Litow and P-TECH Principal Rashid Davis came to Buffalo to talk about the Brooklyn high school, which has more than 560 students. The majority are African-American and male. Three-quarters are considered economically disadvantaged.
Of the 91 students who started in the fall of 2011, 78 percent graduated high school after four years while six had already earned their associate's degree, according to figures from IBM.
The “vast majority” of graduates from the first two classes continued on for their bachelor’s, and 15 were working at IBM as of April while continuing their education, an IBM spokesman said.
How does P-TECH get those results?
“You’d have to come to visit,” Davis said.
Interest in the program’s model has only grown with recognition from the likes of Obama, who encouraged other companies to create similar partnerships. The P-TECH design has been replicated around New York, in seven other states, as well as internationally, Litow said.
In Buffalo, Quinn already has reached out to several local business leaders, who expressed the need to diversify their workforce, but also raised concerns about the short supply of talent.
The business leaders he spoke with liked the idea of a P-TECH in Buffalo, although it’s not about companies dumping money into operating the school, Quinn said.
“This is not that,” Quinn said. “This is direct engagement in the process so that what comes out in the end is not only kids who graduate, but kids who are college-ready and job-ready.”

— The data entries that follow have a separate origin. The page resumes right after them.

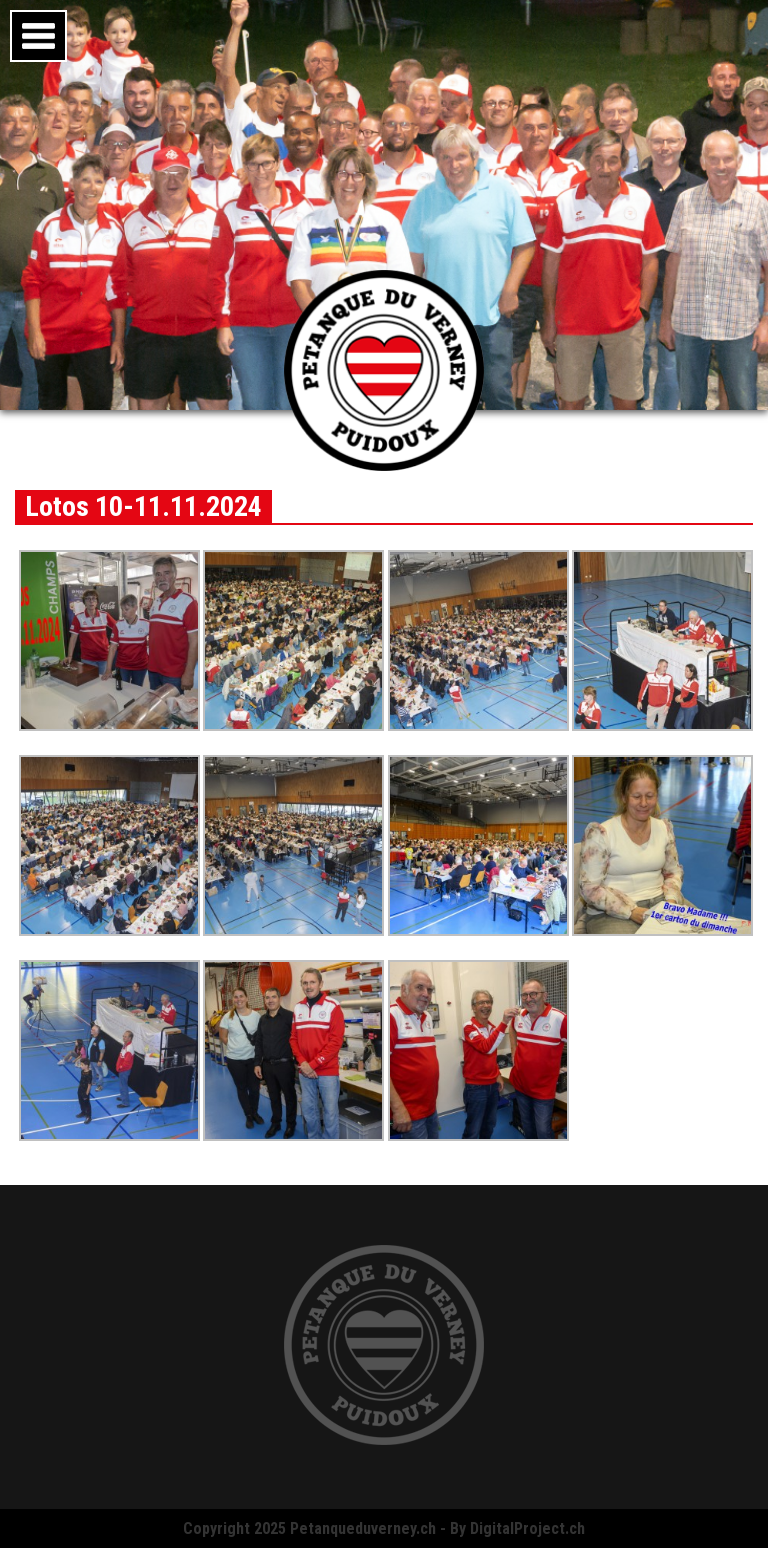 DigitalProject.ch (527, 1528)
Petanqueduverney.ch (363, 1528) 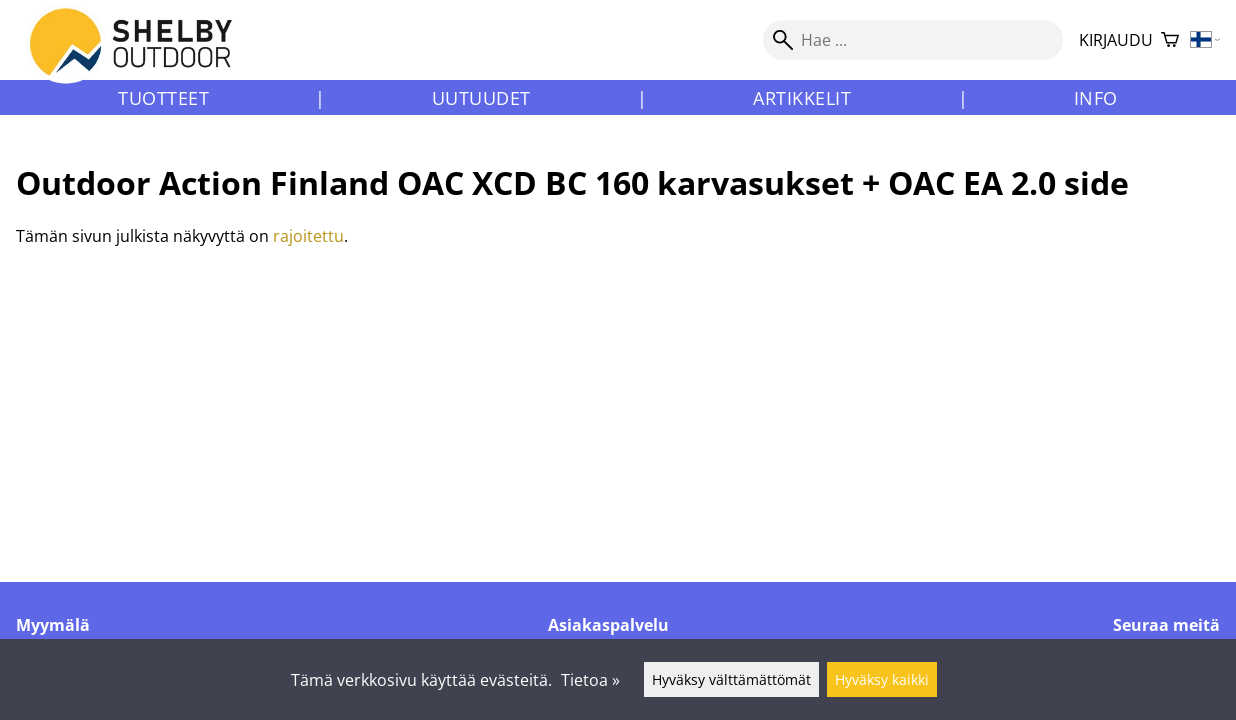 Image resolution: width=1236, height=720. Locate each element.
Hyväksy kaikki (882, 679)
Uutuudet (481, 98)
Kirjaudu (1116, 40)
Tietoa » (590, 680)
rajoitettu (308, 236)
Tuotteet (163, 98)
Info (1096, 98)
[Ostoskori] (1170, 40)
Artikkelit (802, 98)
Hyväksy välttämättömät (731, 679)
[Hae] (913, 40) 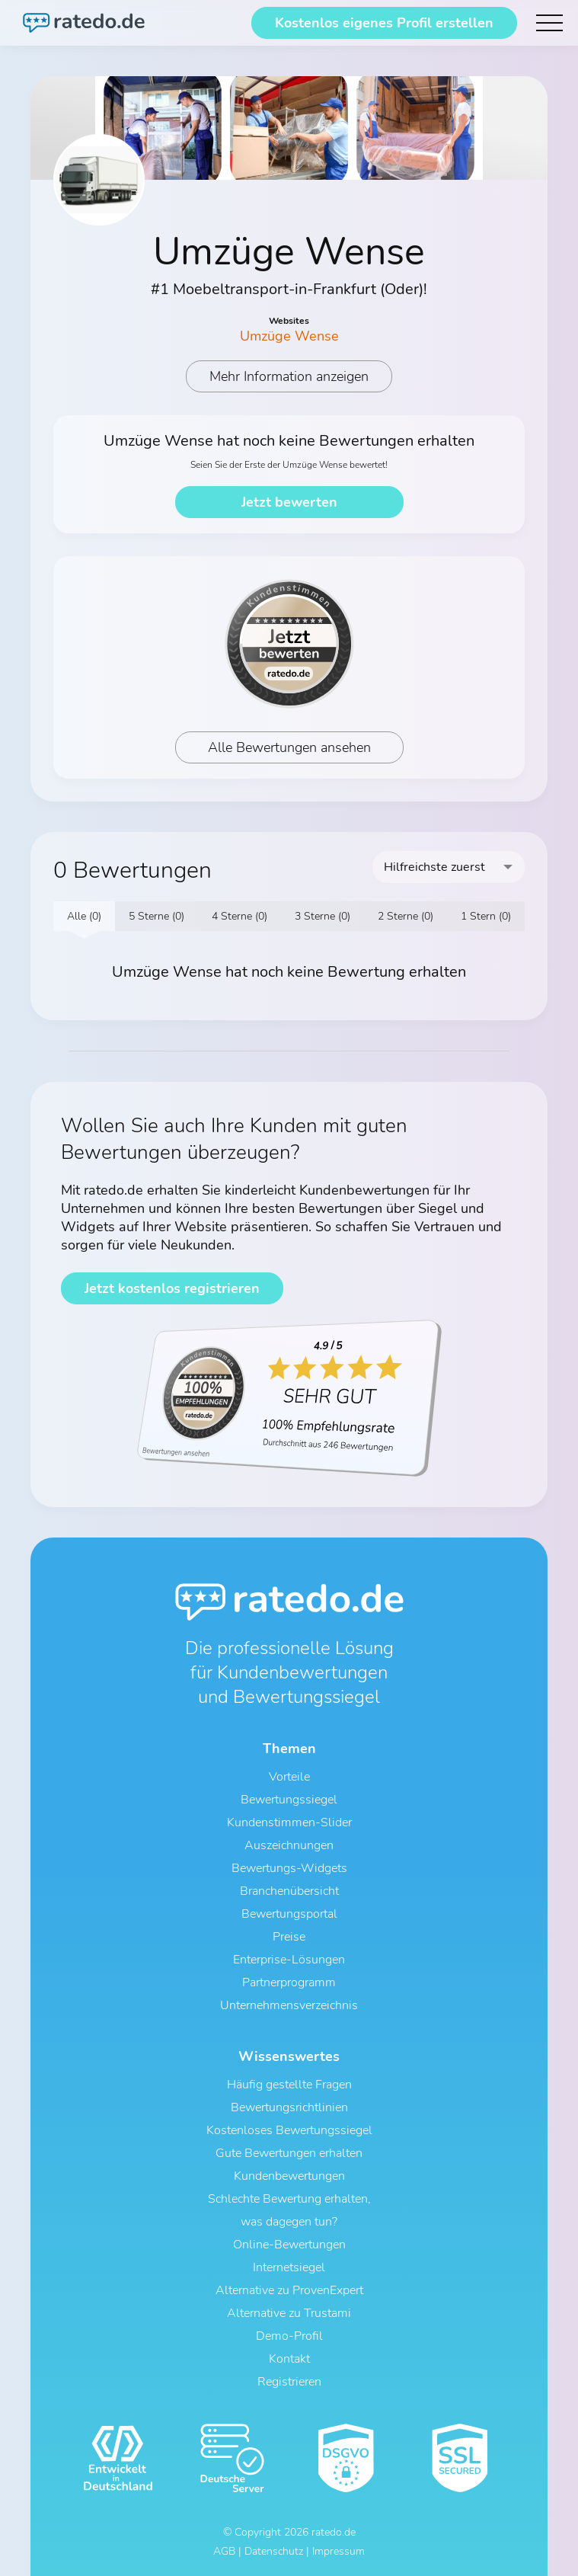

Given the preliminary nature of the discussions, Quinn did not want to disclose the businesses he reached out to.
But among the early supporters are Superintendent Kriner Cash and Board President Barbara Seals Nevergold, who met with Litow and Davis during their visit to Buffalo.
Buffalo already offers students a chance to work toward their associate degree while earning a high school diploma through its Middle Early College High School, but P-TECH is different.
“I am excited about this new model and look forward to partnering with local high schools to address industry skills’ gaps, while providing jobs for people in our community,” said Erie Community College President Dan Hocoy, who has also been in on the discussions.
The model aligns with what the district has done over the past couple years at Bennett High School, which was phased out and reopened as the Lewis J. Bennett School of Innovation with a focus on computer-science related fields.
"This requires a stricter adherence to sort of a 9 to 14 model,” Cash said of P-TECH, “and the partnership with higher education and the business alignment is really important – so that excites me.”
The district is just at the beginning of the discussion and there are still plenty of questions.
P-TECH, for example, runs on a longer school day, so the district would need the support of the Buffalo Teachers Federation.
“What I do worry about is taking part of it and slapping the P-TECH name on it and thinking we’re doing it right,” Quinn said. “You've got to change the structure from top to bottom on how you do it. And I think the district is ready to do that.”
There’s also a difference of opinion as to whether the district would open a new school or redesign an existing one to fit the P-TECH format.
“I think we could get it done,” Cash said. “I’m interested in it, but I’m interested in either morphing or doing it at that site – Bennett – because we don’t have enough population in the city right now to start adding more high schools when I have five high schools that are half filled. The population has stabilized, so we want to be careful as we grow, that we’re growing right.”